Go through the records below and show every line with the string "Some".

START Data records

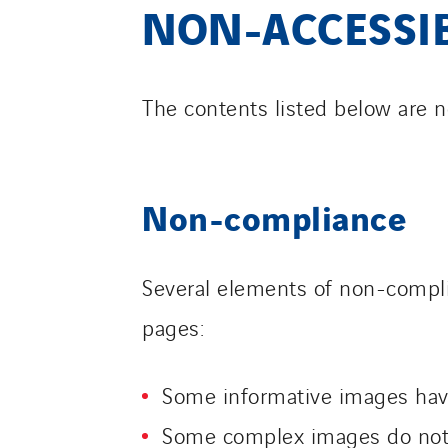
NON-ACCESSI
The contents listed below are n
Non-compliance
Several elements of non-compli
pages:
Some informative images have
Some complex images do not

END Data records

#### Response
Some informative images have
Some complex images do not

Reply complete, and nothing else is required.